This is the 70th day of the year.

Fact of the Day: genealogy

The first genealogy of an American family to be published was a 24-page pamphlet in 1771 by Ebenezer Watson of Hartford, Connecticut. It was Luke Stebbins's The Genealogy of the Family of Mr. Samuel Stebbins and Mrs. Hannah Stebbins, His Wife from the Year 1701 to 1771 with their names, time of their births, marriages, and deaths of those that are deceased. In 1731, there was a 10-page supplement in The Memoirs of Captain Roger Clap that could be argued to be an earlier published genealogy.

Holidays

Lesotho: Moshoeshoe's Day.

Feast day of St. Oengus, St. Vindician, St. Sophronius of Jerusalem, St. Constantine of Cornwall, St. Eulogius of Cordova, St. Aurea, St. Benedict of Milan, and St. Teresa Margaret Redi.

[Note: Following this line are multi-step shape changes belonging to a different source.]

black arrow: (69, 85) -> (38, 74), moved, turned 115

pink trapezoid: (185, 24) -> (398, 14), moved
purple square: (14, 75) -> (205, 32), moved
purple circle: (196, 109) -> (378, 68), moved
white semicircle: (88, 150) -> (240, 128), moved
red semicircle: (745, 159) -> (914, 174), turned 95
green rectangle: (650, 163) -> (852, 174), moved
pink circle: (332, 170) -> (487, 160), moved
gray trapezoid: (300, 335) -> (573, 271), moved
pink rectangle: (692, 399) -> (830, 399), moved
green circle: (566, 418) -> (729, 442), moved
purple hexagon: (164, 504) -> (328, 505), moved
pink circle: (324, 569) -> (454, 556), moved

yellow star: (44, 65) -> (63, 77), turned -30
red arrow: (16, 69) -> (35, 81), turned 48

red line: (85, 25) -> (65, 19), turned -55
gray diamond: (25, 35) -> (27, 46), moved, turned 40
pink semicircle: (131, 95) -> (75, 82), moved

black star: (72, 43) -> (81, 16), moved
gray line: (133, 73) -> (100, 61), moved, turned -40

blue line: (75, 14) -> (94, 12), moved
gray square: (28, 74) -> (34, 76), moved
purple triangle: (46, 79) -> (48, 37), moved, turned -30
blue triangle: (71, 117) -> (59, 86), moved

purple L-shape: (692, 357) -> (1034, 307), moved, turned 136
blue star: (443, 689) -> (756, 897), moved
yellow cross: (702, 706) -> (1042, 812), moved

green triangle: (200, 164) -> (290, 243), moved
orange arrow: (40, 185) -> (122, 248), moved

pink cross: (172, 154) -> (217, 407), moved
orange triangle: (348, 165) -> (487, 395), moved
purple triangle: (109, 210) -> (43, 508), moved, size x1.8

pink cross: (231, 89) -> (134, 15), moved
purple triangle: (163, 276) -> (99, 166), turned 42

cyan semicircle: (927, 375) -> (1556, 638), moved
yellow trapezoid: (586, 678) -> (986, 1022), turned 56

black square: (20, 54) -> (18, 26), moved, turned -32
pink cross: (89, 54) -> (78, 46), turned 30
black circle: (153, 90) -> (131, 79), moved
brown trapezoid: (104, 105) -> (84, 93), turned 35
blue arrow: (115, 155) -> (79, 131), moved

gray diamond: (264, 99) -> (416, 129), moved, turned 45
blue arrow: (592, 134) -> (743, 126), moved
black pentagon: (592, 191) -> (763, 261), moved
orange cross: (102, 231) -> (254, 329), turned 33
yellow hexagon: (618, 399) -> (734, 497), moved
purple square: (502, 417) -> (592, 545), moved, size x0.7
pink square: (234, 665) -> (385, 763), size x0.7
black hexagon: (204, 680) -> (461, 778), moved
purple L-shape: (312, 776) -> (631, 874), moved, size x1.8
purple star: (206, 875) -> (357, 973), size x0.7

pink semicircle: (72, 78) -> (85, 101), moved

Lithuania: Restoration of Independence Day.

Events

1779 - U.S. Army Corps of Engineers was established.

1824 - The U.S. War Department created the Bureau of Indian Affairs.

1861 - The Confederate convention in Montgomery, Alabama, adopted a constitution.

1865 - In the Civil War, General William T. Sherman captured the town of Fayetteville, North Carolina.

1888 - The famous "Blizzard of '88" hit the northeastern United States with approximately 40 inches of snow; around 400 people died.

1930 - President Howard Taft became the first U.S. President to be buried in the National Cemetery in {Arlington, Virginia.

1941 - President Franklin Roosevelt signed into law the Lend-Lease Bill, providing war supplies to countries fighting the Axis Powers.

1942 - In World War II, General Douglas MacArthur left the Philippines for Australia as Japanese forces advanced, vowing "I shall return."

1985 - Mikhail Gorbachev was chosen to succeed the late Soviet President Konstantin U. Chernenko.

1990 - Lithuania proclaimed its independence from the USSR, the first Soviet republic to do so.

1990 - American tennis player Jennifer Capriati, aged 13, became the youngest-ever finalist in a professional contest.

2004 - Spain is the victim of terrorists when at least 10 bombs explode on four commuter trains in Madrid during rush hour, killing 202 people and wounding more than 2,000. An Arabic newspaper reports it received a fax alleging that al-Qaeda was behind the attack.

Births

1903 - Lawrence Welk, American bandleader.

1916 - Harold Wilson, English Labor Party politician; twice prime minister.

1926 - Ralph David Abernathy, American civil rights leader.

1931 - Rupert Murdoch, Australian media mogul.

Deaths

1957 - Richard Evelyn Byrd, American aviator and explorer.